Cilk McSweeney’s long list of ambitions for Calvary Christian Academy stretched beyond just winning a boys’ basketball state championship.
The coach wanted Calvary Christian to test itself against national powerhouses, so he put together one of the toughest schedules in the country.
He wanted his Eagles to feel some of the national spotlight, so he set off for a late-season tournament in Montverde with ESPN’s cameras watching.
Along the way, he wanted to win Calvary Christian’s second state title, too. After a 69-51 win against Miami Country Day in the Class 3A semifinals Wednesday, the Eagles are one win away.
“Our team is hard to beat within a 32-minute game,” McSweeney said.
Calvary Christian (16-9) only trailed at 2-0, built a 34-21 lead by halftime and led by double digits for the final 21:07 to roll past the Spartans (12-10) in the 3A semifinals.
The Eagles will return to the RP Funding Center on Friday to face Spring Hill Bishop McLaughlin the 3A championship.
Even for a program with national ambitions, another win this weekend would be monumental for Calvary Christian. The Eagles won their first state title in 2017, then fell short of the final four in each of the next three seasons before finally returning.
Miami Country Day’s run was historic, too. The Spartans lost 9 of 11 early in the season — playing against a stiff schedule of their own, including games against No. 11 Pine Crest and No. 33 Pembroke Pines Charter — before rattling off seven straight wins to reach the final four for the first time in program history.
In Lakeland, they met a buzzsaw.
“On film, I guess you don’t see the length,” Miami Country Day coach Ralph Mata said. “They’re really long, big, athletic, so those gaps that we normally have, they kind of shrink when you’re playing a team of that caliber athletically.”
The lofty expectations McSweeney placed on his team in the preseason proved to be worthy. Calvary Christian boasts five players with Division I scholarship offers, beat four top-100 teams — including No. 4 Orlando Oak Ridge — and now sits at No. 29, according to MaxPreps’ national rankings.
In the semifinals, the Eagles overwhelmed the Spartans to win in another high-profile setting.

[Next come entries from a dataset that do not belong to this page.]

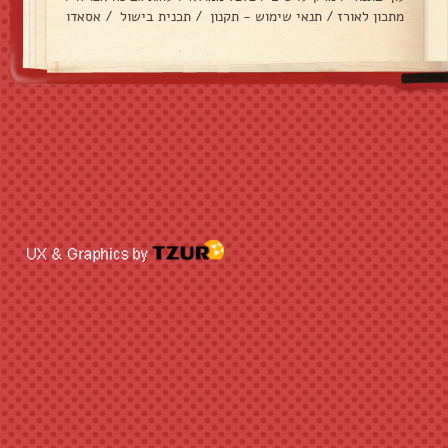
מתכון לאורז
/
תנאי שימוש - תקנון
/
תכנית בישול
/
אסאדו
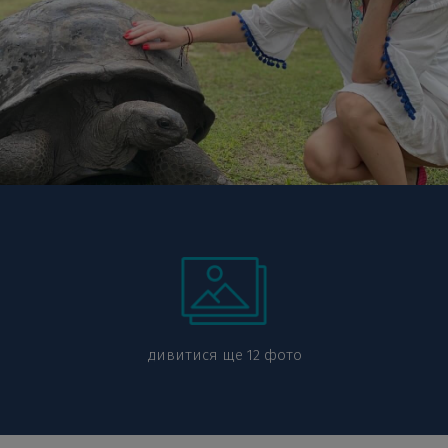
дивитися ще 12 фото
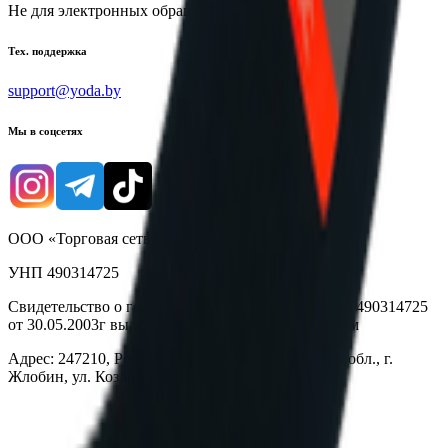
Не для электронных обращений
Тех. поддержка
support@yoda.by
Мы в соцсетях
ООО «Торговая сеть «Продмир»
УНП 490314725
Свидетельство о государственной регистрации № 490314725
от 30.05.2003г выдано Гомельским облисполкомом
Адрес: 247210, Республика Беларусь, Гомельская обл., г.
Жлобин, ул. Козлова 2-А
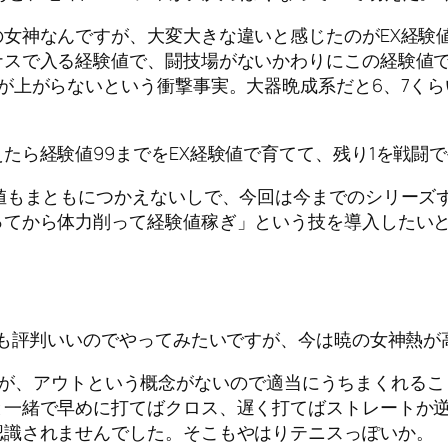
神なんですが、大変大きな違いと感じたのがEX経験値
スで入る経験値で、闘技場がないかわりにこの経験値で
が上がらないという衝撃事実。大器晩成系だと6、7くら
たら経験値99までをEX経験値で育てて、残り1を戦
値もまともにつかえないしで、今回は今までのシリーズず
てから体力削って経験値稼ぎ」という技を導入したいと
Cも評判いいのでやってみたいですが、今は暁の女神熱が
緒ですが、アウトという概念がないので適当にうちまくれ
と一緒で早めに打てばクロス、遅く打てばストレートか
認識されませんでした。そこもやはりテニスっぽいか。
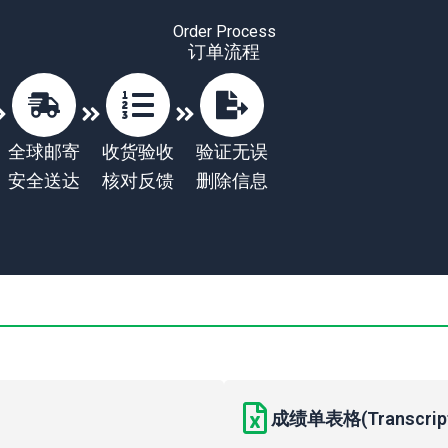
Order Process
订单流程
全球邮寄
收货验收
验证无误
安全送达
核对反馈
删除信息
成绩单表格(Transcript 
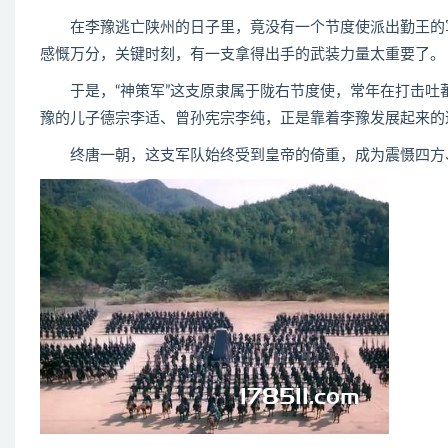
在李豫逃亡陕州的日子里，竟没有一个节度使派出勤王的军
感慨万分，关键时刻，有一支拿得出手的武装力量太重要了。
于是，“神策军”这支原隶属于陇右节度使，常年在打击吐
豫的儿子德宗李适、曾孙宪宗李纯，正是靠着李豫发展起来的
终唐一朝，这支军队始终受到皇帝的倚重，成为震慑四方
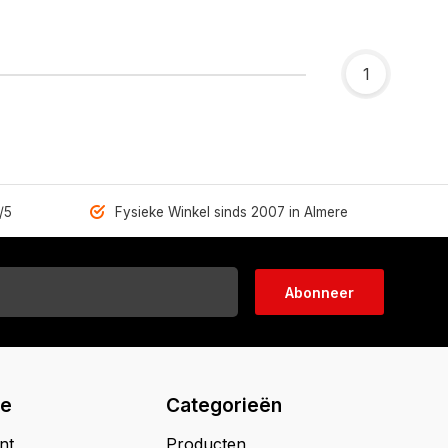
1
/5
Fysieke Winkel sinds 2007 in Almere
Abonneer
ie
Categorieën
nt
Producten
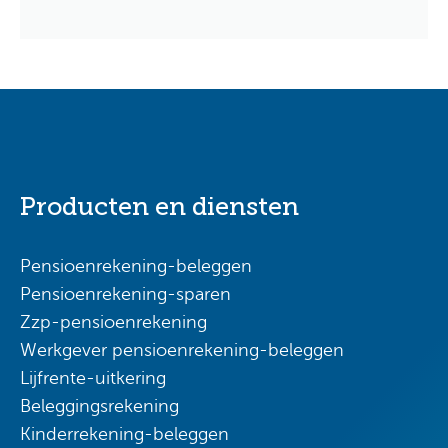
Producten en diensten
Pensioenrekening-beleggen
Pensioenrekening-sparen
Zzp-pensioenrekening
Werkgever pensioenrekening-beleggen
Lijfrente-uitkering
Beleggingsrekening
Kinderrekening-beleggen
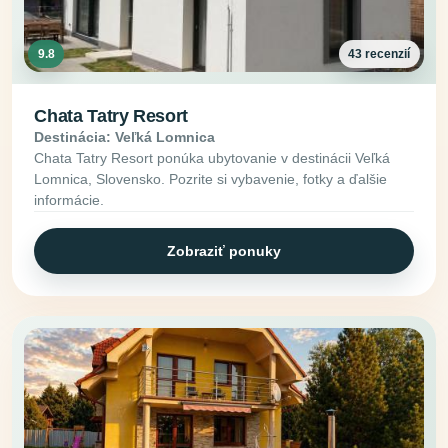
9.8
43 recenzií
Chata Tatry Resort
Destinácia: Veľká Lomnica
Chata Tatry Resort ponúka ubytovanie v destinácii Veľká
Lomnica, Slovensko. Pozrite si vybavenie, fotky a ďalšie
informácie.
Zobraziť ponuky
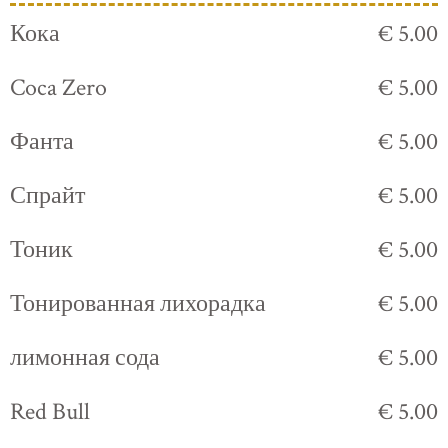
Кока
€ 5.00
Coca Zero
€ 5.00
Фанта
€ 5.00
Спрайт
€ 5.00
Тоник
€ 5.00
Тонированная лихорадка
€ 5.00
лимонная сода
€ 5.00
Red Bull
€ 5.00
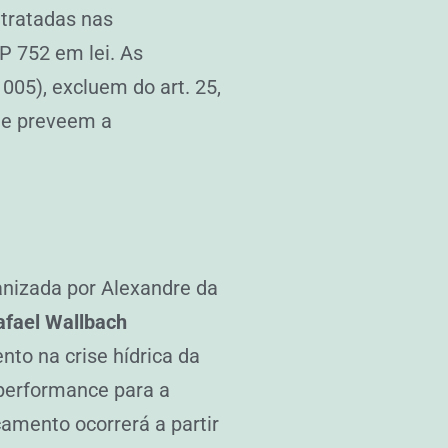
 tratadas nas
P 752 em lei. As
005), excluem do art. 25,
) e preveem a
anizada por Alexandre da
afael Wallbach
to na crise hídrica da
 performance para a
çamento ocorrerá a partir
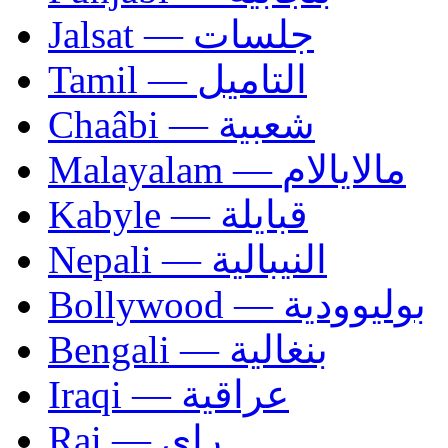
Jalsat — جلسات
Tamil — التاميل
Chaâbi — شعبية
Malayalam — مالايالام
Kabyle — قبايلة
Nepali — النيبالية
Bollywood — بوليوودية
Bengali — بنغالية
Iraqi — عراقية
Rai — راي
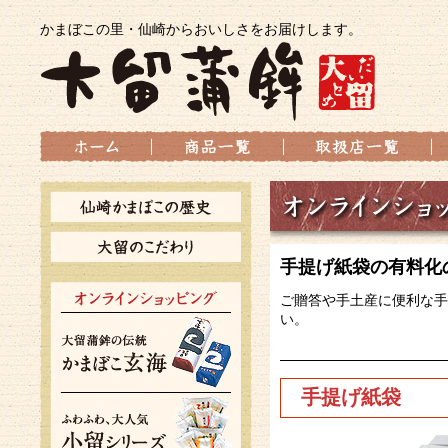
かまぼこの里・仙崎からおいしさをお届けします。
手提げ紙袋の有料化
ご贈答や手土産に便利な手
い。
手提げ紙袋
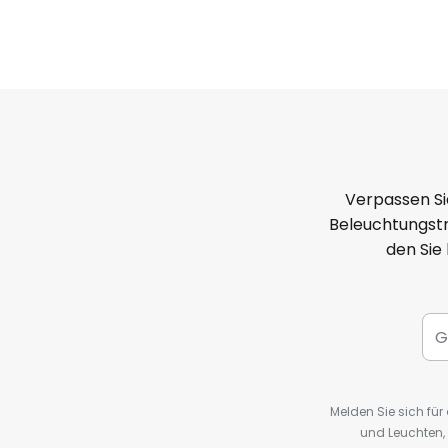
Verpassen Si
Beleuchtungstr
den Sie
Melden Sie sich fü
und Leuchten,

Sophomore guard Carl Cherenfant, who has an early offer from the LSU Tigers, paced the Eagles with 15 points. Junior forward Taylor Hendricks, who claims more than a dozen offers, added 12 and twin brother Tyler Hendricks, a guard with an offer from the UCF Knights, added nine. Junior Gregg Glenn, a major target for the Michigan Wolverines, chipped in 12, as did fellow guard Dylan Canoville.
Sophomore guard Marvel Allen, who already has offers from LSU and the Virginia Tech Hokies, led Calvary Christian with five assists.
Jordan Cooke led the Spartans with 16 points and fellow guard Jasai Miles added 13.
“We won, but I think we could’ve played a lot better,” Cherenfant said, “missed assignments and different things like that.”
By most measures, this has already been a breakthrough season for Calvary Christian. There were close losses to top-25 teams to prove the Eagles could hang with anyone and wins against top-100 teams to prove they belonged, even without a stuffed trophy case.
A rise to national prominence, McSweeney said, was a two year mission. All five of Calvary Christian’s players with D-I offers are sophomores and juniors, and only one senior starts.
This weekend will be a chance to add another trophy, but the vision stretches further than just a state championship. Another title can be a springboard to even larger goals.
“We’ll adjust and keep getting better, and that’s how we’re looking at it,” McSweeney said. “We’re going to miss probably one senior that’s actually helping us and playing minutes. We’ve got everybody coming back, so this is another game for us to get better in and build confidence into.”